Directions for this task: After locating the line with "the Schönbrunn" in the data that follows, return it and every later line exactly, up to and including the line with "had studied in".

Entries provided:
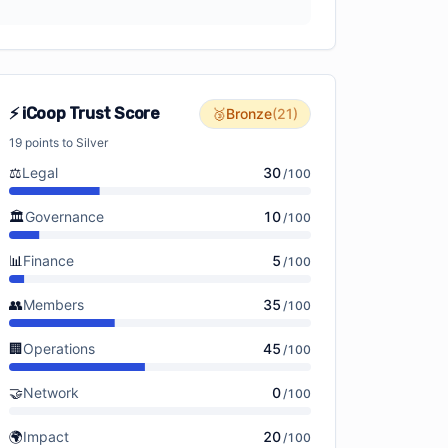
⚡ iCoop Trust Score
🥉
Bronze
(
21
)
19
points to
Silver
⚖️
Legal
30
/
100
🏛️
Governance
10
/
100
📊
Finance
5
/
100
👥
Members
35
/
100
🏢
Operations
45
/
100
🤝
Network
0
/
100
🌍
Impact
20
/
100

* * *

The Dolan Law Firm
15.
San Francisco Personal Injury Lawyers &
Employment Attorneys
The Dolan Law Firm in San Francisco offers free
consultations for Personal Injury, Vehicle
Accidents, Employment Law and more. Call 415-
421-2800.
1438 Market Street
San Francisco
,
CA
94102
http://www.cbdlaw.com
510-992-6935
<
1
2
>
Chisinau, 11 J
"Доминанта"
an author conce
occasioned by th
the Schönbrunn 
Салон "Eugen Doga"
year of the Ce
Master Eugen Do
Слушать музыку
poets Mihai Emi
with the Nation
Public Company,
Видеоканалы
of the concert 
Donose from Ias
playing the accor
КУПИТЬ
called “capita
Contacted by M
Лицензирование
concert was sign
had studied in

Written solution:
the Schönbrunn 
Салон "Eugen Doga"
year of the Ce
Master Eugen Do
Слушать музыку
poets Mihai Emi
with the Nation
Public Company,
Видеоканалы
of the concert 
Donose from Ias
playing the accor
КУПИТЬ
called “capita
Contacted by M
Лицензирование
concert was sign
had studied in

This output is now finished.